Hey Everyone,
I feel betrayed, used, led astray by a coworker of mine which has left me angry, vengeful, and depressed. I'm not sure how I can handle this and will have to continue working with this coworker for the foreseeable future so I don't really know how i should treat him from here on in.
I should give a little back story; this coworker of mine was hired a little over a half a year ago now. When he came on, I was the one whom trained him the most and taught him all that he needed to know in the job. He was kind of our last pick but my organization was desperate to pick anyone at that point because we already went through two entire hiring committees with no one that anyone wanted to hire for the position so we chose him because we thought he would be trainable. His knowledge in the IT field was very limited and I did everything in my power to help him succeed. During the time when I was training him, I thought that I was making a good connection with him as it seemed to me that he was befriending me. He even gifted me a game on steam as thanks for helping him learn everything that he needed to know and then some. After I had completed his training, he seemed to become much more cold towards me. He was never mean to me or anything but he was defiantly not willing to share even mundane personal things about his life unless i dug. A while ago, i asked him "I might go on a hike in the near future, would you be interested?" At the time he said sure. Every time i would ask him to go however, he would come up with an excuse not to go. I came out to work about me being a MTF transsexual recently and everyone was accepting about it and has respected me just as much as they did before. This individual added me to his steam friend list a while ago and i noticed he was online last night so i texted him. I chose a new name and asked him what he thought of it. He said "I don't have an opinion". I then asked him if I upset him and then he immediately replied with "I don't wish to be your friend and would rather just be coworkers if you don't mind". This flabbergasted me as I thought that i was making good headway on establishing a friendship with this person. I asked him if it was because i was trans and he said "of course not. Our personalities just don't jive". Whatever the <not allowed> that means. I then got into a drawn out conversation with him about being more accepting of people and not just discounting possible friendships because you think that your personalities don't "jive" at work and that I invited him on a hike as a warm up introduction outside of the work setting. He then told me to go ask another coworker to hike.

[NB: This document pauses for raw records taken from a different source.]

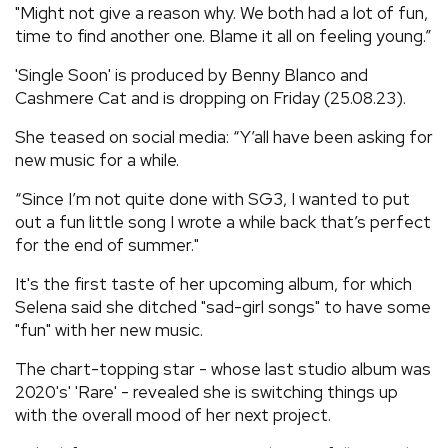
"Might not give a reason why. We both had a lot of fun,
time to find another one. Blame it all on feeling young.”
'Single Soon' is produced by Benny Blanco and
Cashmere Cat and is dropping on Friday (25.08.23).
She teased on social media: “Y’all have been asking for
new music for a while.
“Since I’m not quite done with SG3, I wanted to put
out a fun little song I wrote a while back that’s perfect
for the end of summer."
It's the first taste of her upcoming album, for which
Selena said she ditched "sad-girl songs" to have some
"fun" with her new music.
The chart-topping star - whose last studio album was
2020's' 'Rare' - revealed she is switching things up
with the overall mood of her next project.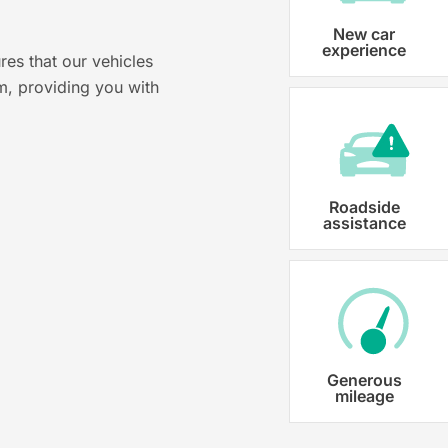
Vehicle registration
New car
experience
res that our vehicles
Karmo takes care of all the necessary
m, providing you with
costs ensuring that each car is properl
Roadside
assistance
Generous
mileage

I'm just SO UPSET right now about all of this. My work environment is nice to be in for the most part but everyone is very professional with each other and there are not many friendships formed here. It makes it hard for me because I see at least one coworker making friends with at least one other coworker but I don't have anyone like that. I just feel so used that this person led me to believe that he was my friend for almost half a year and then to say something awful like this. I've been kinda giving him extra help and guidance during work as I'm very skilled in my field and hes just lucky to be in this position. I don't know how to treat him now. I definitely will stop trying to make small conversation with him at work but i just don't know.....I feel just so lost right now....
Its just so hard to think at work right now with all of these feeling boiling inside of me.